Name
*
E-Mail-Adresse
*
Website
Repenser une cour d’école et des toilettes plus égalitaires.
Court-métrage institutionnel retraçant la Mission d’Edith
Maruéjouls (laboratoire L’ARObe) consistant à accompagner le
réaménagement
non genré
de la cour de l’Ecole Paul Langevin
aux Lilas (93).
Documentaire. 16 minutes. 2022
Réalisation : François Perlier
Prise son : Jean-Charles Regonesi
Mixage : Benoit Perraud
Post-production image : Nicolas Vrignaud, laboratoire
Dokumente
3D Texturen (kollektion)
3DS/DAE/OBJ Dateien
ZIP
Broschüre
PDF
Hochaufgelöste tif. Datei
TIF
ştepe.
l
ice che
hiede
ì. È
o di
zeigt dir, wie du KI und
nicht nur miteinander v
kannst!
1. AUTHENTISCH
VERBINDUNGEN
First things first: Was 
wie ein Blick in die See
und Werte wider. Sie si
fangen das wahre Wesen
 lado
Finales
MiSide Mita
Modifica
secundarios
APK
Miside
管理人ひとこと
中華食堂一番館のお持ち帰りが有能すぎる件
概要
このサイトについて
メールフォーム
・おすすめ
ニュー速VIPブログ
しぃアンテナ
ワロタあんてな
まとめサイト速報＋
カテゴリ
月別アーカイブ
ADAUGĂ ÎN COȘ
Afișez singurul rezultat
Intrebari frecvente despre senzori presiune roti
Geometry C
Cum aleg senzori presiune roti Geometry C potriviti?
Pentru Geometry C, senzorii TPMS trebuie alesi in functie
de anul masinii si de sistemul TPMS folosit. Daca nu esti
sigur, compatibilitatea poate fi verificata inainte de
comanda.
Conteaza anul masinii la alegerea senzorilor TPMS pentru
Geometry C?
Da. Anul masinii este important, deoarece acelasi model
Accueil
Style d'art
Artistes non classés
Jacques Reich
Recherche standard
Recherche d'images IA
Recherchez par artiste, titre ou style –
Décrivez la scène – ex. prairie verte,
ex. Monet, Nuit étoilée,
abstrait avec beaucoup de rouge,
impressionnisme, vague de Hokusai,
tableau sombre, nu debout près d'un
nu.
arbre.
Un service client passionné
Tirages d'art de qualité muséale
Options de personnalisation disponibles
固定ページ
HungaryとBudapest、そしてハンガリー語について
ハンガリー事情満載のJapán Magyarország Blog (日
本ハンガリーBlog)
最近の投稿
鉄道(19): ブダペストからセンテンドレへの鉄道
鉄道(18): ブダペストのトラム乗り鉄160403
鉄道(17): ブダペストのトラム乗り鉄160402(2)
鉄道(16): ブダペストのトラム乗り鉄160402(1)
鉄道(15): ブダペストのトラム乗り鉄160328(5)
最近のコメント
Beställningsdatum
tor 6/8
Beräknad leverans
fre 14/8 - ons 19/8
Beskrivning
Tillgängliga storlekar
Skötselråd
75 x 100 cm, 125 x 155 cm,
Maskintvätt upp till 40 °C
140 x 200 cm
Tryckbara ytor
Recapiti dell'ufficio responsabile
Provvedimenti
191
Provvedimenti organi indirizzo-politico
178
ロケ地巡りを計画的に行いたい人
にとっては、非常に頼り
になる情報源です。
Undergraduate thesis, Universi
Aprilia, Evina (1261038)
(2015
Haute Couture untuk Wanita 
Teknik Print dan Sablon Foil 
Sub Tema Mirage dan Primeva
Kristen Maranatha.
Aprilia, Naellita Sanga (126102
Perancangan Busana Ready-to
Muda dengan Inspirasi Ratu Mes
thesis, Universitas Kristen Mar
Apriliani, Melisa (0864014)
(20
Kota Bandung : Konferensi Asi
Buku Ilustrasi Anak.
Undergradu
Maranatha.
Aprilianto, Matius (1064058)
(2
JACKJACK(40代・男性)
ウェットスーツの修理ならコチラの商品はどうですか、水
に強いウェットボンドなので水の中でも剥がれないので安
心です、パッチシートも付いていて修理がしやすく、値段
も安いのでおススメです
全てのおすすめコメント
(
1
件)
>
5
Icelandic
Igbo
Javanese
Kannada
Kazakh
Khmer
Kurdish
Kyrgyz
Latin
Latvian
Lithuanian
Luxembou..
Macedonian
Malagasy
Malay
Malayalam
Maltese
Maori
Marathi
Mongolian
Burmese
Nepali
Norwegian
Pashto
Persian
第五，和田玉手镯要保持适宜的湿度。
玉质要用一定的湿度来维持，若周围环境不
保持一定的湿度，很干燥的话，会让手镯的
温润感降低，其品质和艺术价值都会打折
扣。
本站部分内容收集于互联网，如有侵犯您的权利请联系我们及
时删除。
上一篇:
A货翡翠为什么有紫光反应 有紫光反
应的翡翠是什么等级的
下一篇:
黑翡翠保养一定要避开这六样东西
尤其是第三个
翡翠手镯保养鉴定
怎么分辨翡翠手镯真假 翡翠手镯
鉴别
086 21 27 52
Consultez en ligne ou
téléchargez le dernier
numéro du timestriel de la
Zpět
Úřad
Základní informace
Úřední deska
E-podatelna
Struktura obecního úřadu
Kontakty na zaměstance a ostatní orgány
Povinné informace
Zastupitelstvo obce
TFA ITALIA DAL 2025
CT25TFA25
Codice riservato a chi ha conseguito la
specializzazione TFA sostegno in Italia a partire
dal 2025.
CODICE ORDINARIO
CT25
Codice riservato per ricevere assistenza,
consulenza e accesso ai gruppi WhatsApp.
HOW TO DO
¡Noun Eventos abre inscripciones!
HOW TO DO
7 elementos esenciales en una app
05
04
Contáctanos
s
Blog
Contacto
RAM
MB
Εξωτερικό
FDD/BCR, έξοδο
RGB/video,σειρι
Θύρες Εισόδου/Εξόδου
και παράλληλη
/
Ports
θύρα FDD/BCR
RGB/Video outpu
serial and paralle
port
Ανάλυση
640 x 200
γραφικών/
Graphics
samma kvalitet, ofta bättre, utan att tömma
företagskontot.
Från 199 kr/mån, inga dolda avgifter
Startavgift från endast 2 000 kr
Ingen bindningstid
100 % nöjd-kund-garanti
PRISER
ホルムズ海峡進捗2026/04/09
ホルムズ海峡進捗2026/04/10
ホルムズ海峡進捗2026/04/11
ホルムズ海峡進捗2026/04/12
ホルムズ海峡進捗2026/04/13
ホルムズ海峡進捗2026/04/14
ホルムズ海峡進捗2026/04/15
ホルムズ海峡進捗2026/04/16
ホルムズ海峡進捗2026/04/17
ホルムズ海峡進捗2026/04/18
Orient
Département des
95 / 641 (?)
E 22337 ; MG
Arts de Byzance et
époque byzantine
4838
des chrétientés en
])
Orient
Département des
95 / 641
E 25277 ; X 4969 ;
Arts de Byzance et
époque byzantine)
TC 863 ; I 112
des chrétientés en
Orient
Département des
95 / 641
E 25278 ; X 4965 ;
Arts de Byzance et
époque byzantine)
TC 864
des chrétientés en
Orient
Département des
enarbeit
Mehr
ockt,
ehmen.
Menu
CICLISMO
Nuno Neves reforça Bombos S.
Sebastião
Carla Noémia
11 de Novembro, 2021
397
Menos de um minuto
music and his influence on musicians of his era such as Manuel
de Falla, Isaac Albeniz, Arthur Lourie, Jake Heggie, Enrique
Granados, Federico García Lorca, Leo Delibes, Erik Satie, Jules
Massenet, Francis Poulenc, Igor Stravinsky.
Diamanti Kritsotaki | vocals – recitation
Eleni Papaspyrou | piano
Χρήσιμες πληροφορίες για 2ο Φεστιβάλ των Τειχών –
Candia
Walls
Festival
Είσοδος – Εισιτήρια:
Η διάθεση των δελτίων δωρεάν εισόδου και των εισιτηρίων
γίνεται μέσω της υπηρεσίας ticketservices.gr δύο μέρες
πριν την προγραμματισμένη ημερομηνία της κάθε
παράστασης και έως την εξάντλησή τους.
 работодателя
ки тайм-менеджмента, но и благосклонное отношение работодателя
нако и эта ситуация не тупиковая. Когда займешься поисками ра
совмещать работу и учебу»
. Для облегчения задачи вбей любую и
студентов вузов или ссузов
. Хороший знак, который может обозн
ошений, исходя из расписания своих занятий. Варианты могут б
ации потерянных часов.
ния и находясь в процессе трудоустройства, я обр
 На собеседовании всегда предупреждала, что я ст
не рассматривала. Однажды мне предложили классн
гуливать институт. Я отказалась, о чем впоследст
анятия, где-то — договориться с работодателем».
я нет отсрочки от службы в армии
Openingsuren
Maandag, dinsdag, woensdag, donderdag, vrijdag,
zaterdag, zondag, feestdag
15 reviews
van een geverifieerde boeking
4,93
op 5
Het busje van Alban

◆ THE TASK
Using the entries above, return exactly the lines from the line with "ex. Monet, Nuit" to the line with "Beräknad leverans", counting both of those lines.

◆ WRITTEN SOLUTION
ex. Monet, Nuit étoilée,
abstrait avec beaucoup de rouge,
impressionnisme, vague de Hokusai,
tableau sombre, nu debout près d'un
nu.
arbre.
Un service client passionné
Tirages d'art de qualité muséale
Options de personnalisation disponibles
固定ページ
HungaryとBudapest、そしてハンガリー語について
ハンガリー事情満載のJapán Magyarország Blog (日
本ハンガリーBlog)
最近の投稿
鉄道(19): ブダペストからセンテンドレへの鉄道
鉄道(18): ブダペストのトラム乗り鉄160403
鉄道(17): ブダペストのトラム乗り鉄160402(2)
鉄道(16): ブダペストのトラム乗り鉄160402(1)
鉄道(15): ブダペストのトラム乗り鉄160328(5)
最近のコメント
Beställningsdatum
tor 6/8
Beräknad leverans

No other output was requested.